When the deal is finalized next year, customers of Susquehanna will receive new credit cards, debit cards and account numbers from BB&T.
All Susquehanna branches will be retained, although they will be renamed BB&T.
All of the personnel that customers deal with — what bankers call “customer-facing” staff — will be retained too, company executives said.
BB&T will be reviewing the fees charged by Susquehanna, but promised no “significant” increase.
William J. Reuter, Susquehanna’s chairman and chief executive officer, told LNP that the transaction will have a favorable impact overall.
“Our customers will be dealing with the same people, but who are backed by a much larger organization,” said Reuter.
“They’ll have access to more products and services — just a better overall platform to make our customers able to succeed,” he said.
However, BB&T also will eliminate $160 million worth of Susquehanna expenses annually, or 32 percent of its non-interest expense.
How those savings will be achieved was not immediately specified.
Company executives acknowledged layoffs will occur in the company’s “back-office” operations, but declined to estimate how many.
No branches will be closed due to the transaction, though, because the Susquehanna and BB&T branch networks do not overlap.
In addition, BB&T will create a foundation, funded with $10 million, to spark economic development and job creation in Lancaster County.
Details of how the foundation will operate remain to be determined, company executives said.
BB&T, based in Winston-Salem, is the nation’s 16th largest banking company, with $187.0 billion in assets and 1,842 financial centers in 12 states and Washington D.C.
Susquehanna is 73rd, according to the Federal Reserve System.
BB&T Chairman and CEO Kelly S. King said the addition of Susquehanna “expands our franchise into a contiguous, attractive region.”

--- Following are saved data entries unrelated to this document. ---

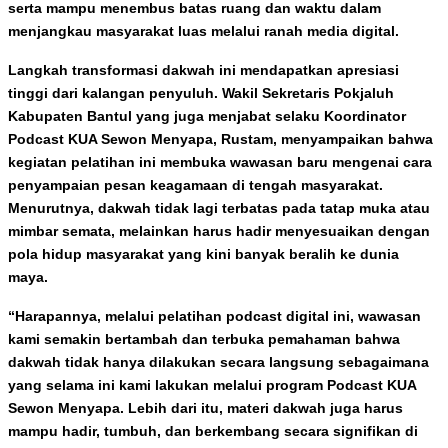
serta mampu menembus batas ruang dan waktu dalam
menjangkau masyarakat luas melalui ranah media digital.
Langkah transformasi dakwah ini mendapatkan apresiasi
tinggi dari kalangan penyuluh. Wakil Sekretaris Pokjaluh
Kabupaten Bantul yang juga menjabat selaku Koordinator
Podcast KUA Sewon Menyapa, Rustam, menyampaikan bahwa
kegiatan pelatihan ini membuka wawasan baru mengenai cara
penyampaian pesan keagamaan di tengah masyarakat.
Menurutnya, dakwah tidak lagi terbatas pada tatap muka atau
mimbar semata, melainkan harus hadir menyesuaikan dengan
pola hidup masyarakat yang kini banyak beralih ke dunia
maya.
“Harapannya, melalui pelatihan podcast digital ini, wawasan
kami semakin bertambah dan terbuka pemahaman bahwa
dakwah tidak hanya dilakukan secara langsung sebagaimana
yang selama ini kami lakukan melalui program Podcast KUA
Sewon Menyapa. Lebih dari itu, materi dakwah juga harus
mampu hadir, tumbuh, dan berkembang secara signifikan di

King, in a prepared statement, said Susquehanna is a compatible partner because of its “culture, commitment to its communities and business model.”

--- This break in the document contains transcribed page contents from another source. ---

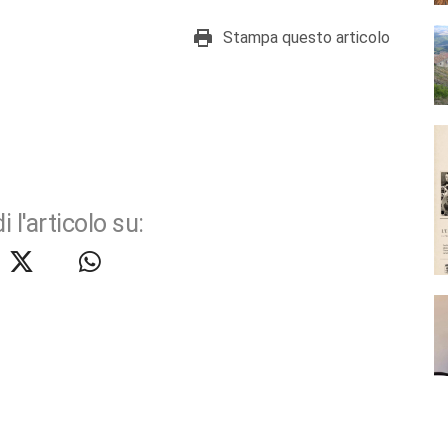
Stampa questo articolo
i l'articolo su: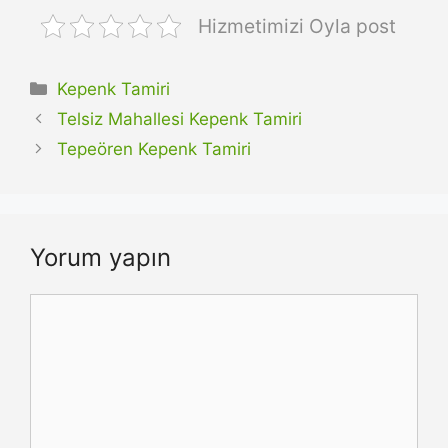
Hizmetimizi Oyla post
Kategoriler
Kepenk Tamiri
Telsiz Mahallesi Kepenk Tamiri
Tepeören Kepenk Tamiri
Yorum yapın
Yorum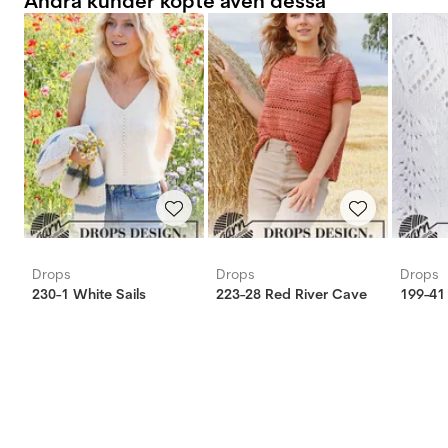
Andra kunder köpte även dessa
Drops
Drops
Drops
230-1 White Sails
223-28 Red River Cave
199-41 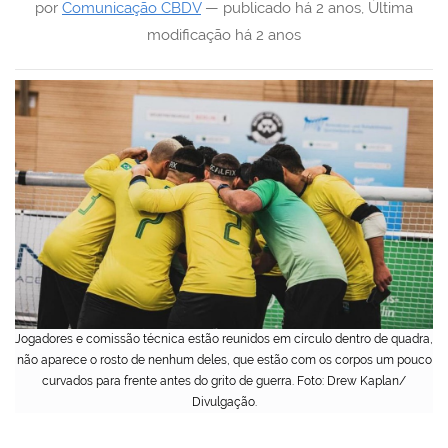
por
Comunicação CBDV
—
publicado
há 2 anos
,
Última
modificação
há 2 anos
Jogadores e comissão técnica estão reunidos em círculo dentro de quadra,
não aparece o rosto de nenhum deles, que estão com os corpos um pouco
curvados para frente antes do grito de guerra. Foto: Drew Kaplan/
Divulgação.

A Wall Street analyst who follows BB&T praised Susquehanna’s decision to be acquired by the North Carolina firm.
“Susquehanna is partnering with one of the top performing banks in the United States,” said Terry McEvoy of Sterne Agee.
“During good times and bad times, BB&T runs a very steady, conservative bank,” he told LNP.
Susquehanna board members Jeffrey F. Lehman, Henry R. Gibbel and Bruce A. Hepburn and former director Andrew S. Samuel could not be immediately reached for comment.
Susquehanna shareholders will receive 0.253 shares of BB&T common stock and $4.05 cash for each Susquehanna common share.
The consideration is valued at $13.50 per share, based on the average closing price of BB&T over the 45 trading days ending Monday.
Susquehanna stock closed Tuesday at $9.90 a share, meaning the consideration provides a 36 percent premium over the Tuesday price.
But Wednesday, on news of the acquisition, Susquehanna’s stock price soared to close at $13.12 a share, up $3.22 or 32.5 percent.
The Susquehanna/BB&T transaction is subject to the approval of regulators and Susquehanna shareholders.
It’s expected to be completed in the second half of 2015.
Susquehanna board members Reuter and Christine Sears, chief operating officer of Penn National Insurance, then will join BB&T’s board.
BB&T’s acquisition of Susquehanna is the fourth expansion of its banking network in the past six months.
In September, BB&T agreed to buy The Bank of Kentucky Financial Corp. , a $1.9 billion firm, for $363 million in cash and stock.
That same month, BB&T bought 41 bank branches in Texas from Citibank, which followed the purchase of 21 Citibank branches there in June.
The last time a leading national banking company became a major player here by purchasing a locally based bank was in 2008.
That’s when Pittsburgh-based PNC purchased Sterling Financial, owner of Bank of Lancaster County.
That transaction boosted PNC’s presence from four to 34 offices here, according to newspaper files.
BB&T dates to 1872, with the creation of a small bank named Branch and Hadley in North Carolina.
Susquehanna traces its roots to 1901 with the founding of the Farmers National Bank of Lititz.